Should I buy today? What will prices be tomorrow, next week, or next year? Wouldn't investing be easy if we knew the answers to these seemingly simple questions?
The term "technical analysis" is a complicated sounding name for a very basic approach to investing. Simply put, technical analysis is the study of prices, with charts being the primary tool.
The roots of modern-day technical analysis stem from the Dow Theory, developed around 1900 by Charles Dow. Stemming either directly or indirectly from the Dow Theory, these roots include such principles as the trending nature of prices, prices discounting all known information, confirmation and divergence, volume mirroring changes in price, and support/resistance.
Charles Dow's contribution to modern-day technical analysis cannot be understated. His focus on the basics of security price movement gave rise to a completely new method of analyzing the markets.
The human element
The price of a security represents a consensus. It is the price at which one person agrees to buy and another agrees to sell. The price at which an investor is willing to buy or sell depends primarily on his expectations. If he expects the security's price to rise, he will buy it; if the investor expects the price to fall, he will sell it. These simple statements are the cause of a major challenge in forecasting security prices, because they refer to human expectations. As we all know firsthand, humans are not easily quantifiable nor predictable. This fact alone will keep any mechanical trading system from working consistently.
Because humans are involved, much of the world's investment decisions are based on irrelevant criteria. Our relationships with our family, our neighbors, our employer, the traffic, our income, and our previous success and failures, all influence our confidence, expectations, and decisions.
Security prices are determined by money managers and home managers, students and strikers, doctors and dog catchers, lawyers and landscapers, and the wealthy and the wanting. This breadth of market participants guarantees an element of unpredictability and excitement.
If we were all totally logical and could separate our emotions from our investment decisions, then, fundamental analysis the determination of price based on future earnings, would work magnificently. And since we would all have the same completely logical expectations, prices would only change when quarterly reports or relevant news was released. Investors would seek "overlooked" fundamental data in an effort to find undervalued securities.

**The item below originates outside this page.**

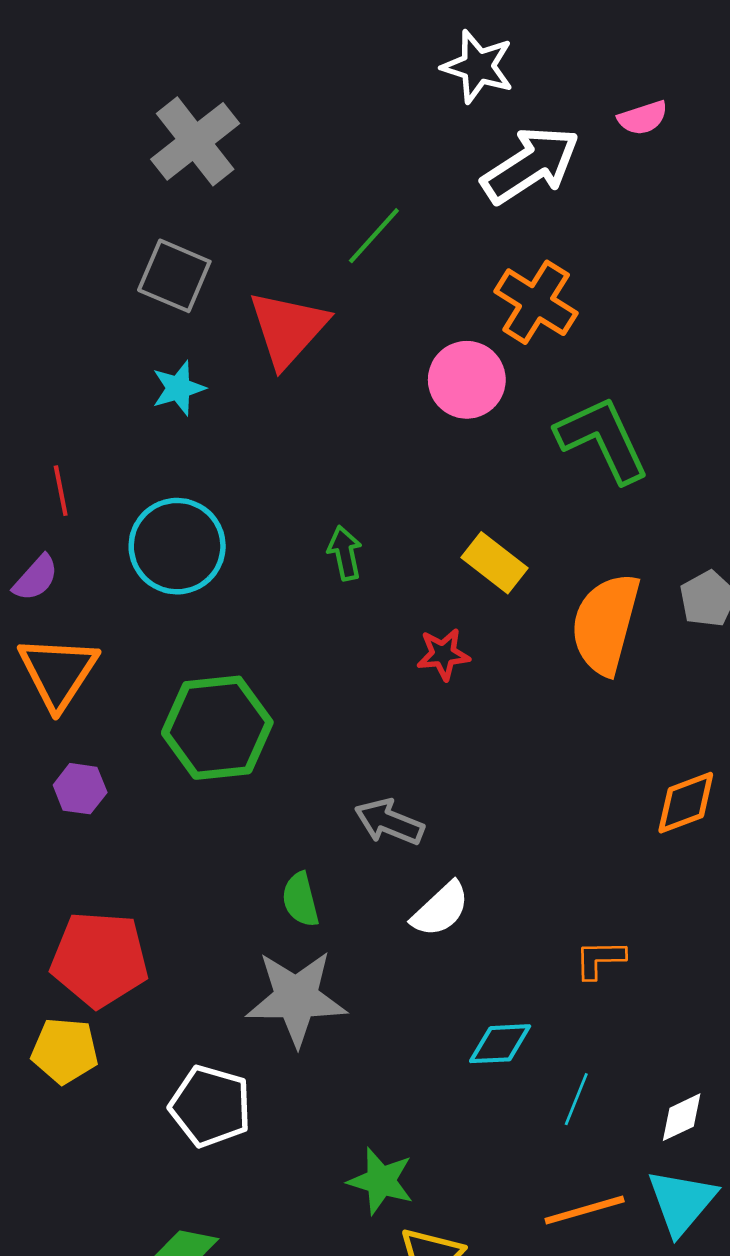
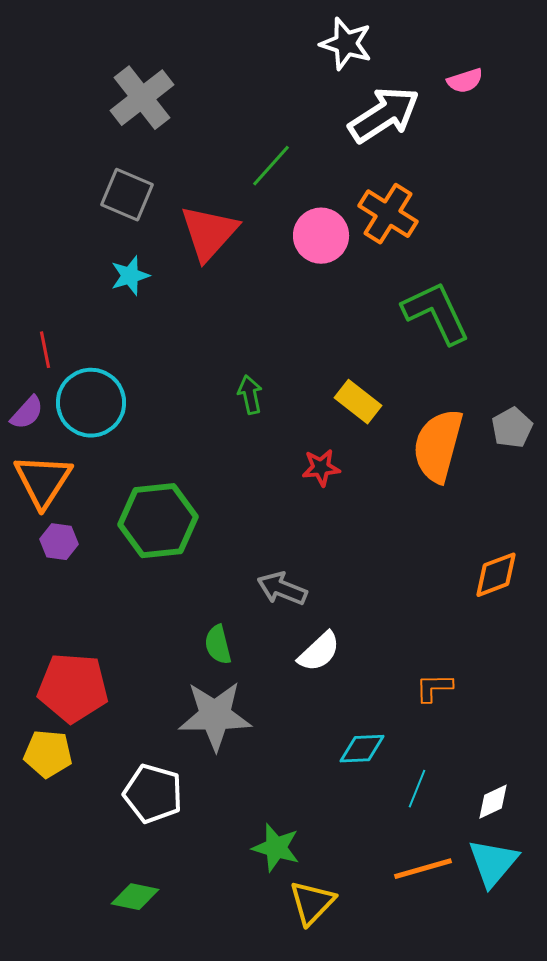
pink circle: (467, 380) -> (321, 236), moved
cyan circle: (177, 546) -> (91, 403), moved
purple hexagon: (80, 789) -> (59, 542), moved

The hotly debated "efficient market theory" states that security prices represent everything that is known about the security at a given moment. This theory concludes that it is impossible to forecast prices, since prices already reflect everything that is currently known about the security.
The future can be found in the past
If prices are based on investor expectations, then knowing what a security should sell for (i.e., fundamental analysis) becomes less important than knowing what other investors expect it to sell for. That's not to say that knowing what a security should sell for isn't important--it is. But there is usually a fairly strong consensus of a stock's future earnings that the average investor cannot disprove.
Technical analysis is the process of analyzing a security's historical prices in an effort to determine probable future prices. This is done by comparing current price action (i.e., current expectations) with comparable historical price action to predict a reasonable outcome. The devout technician might define this process as the fact that history repeats itself while others would suffice to say that we should learn from the past.
The roulette wheel
Only a minority of technicians can consistently and accurately determine future prices. However, even if you are unable to accurately forecast prices, technical analysis can be used to consistently reduce your risks and improve your profits.
"There are two times in a man's life when he should not speculate: when he can't afford it, and when he can."
A casino makes money on a roulette wheel, not by knowing what number will come up next, but by slightly improving their odds with the addition of a "0" and "00." Similarly, when an investor purchases a security, he doesn't know that its price will rise. But if he buys a stock when it is in a rising trend, after a minor sell off, and when interest rates are falling, he will have improved his odds of making a profit. That's not gambling--it's intelligence. Yet many investors buy securities without attempting to control the odds.
Contrary to popular belief, you do not need to know what a security's price will be in the future to make money. Your goal should simply be to improve the odds of making profitable trades. Even if your analysis is as simple as determining the long-, intermediate-, and short-term trends of the security, you will have gained an edge that you would not have without technical analysis.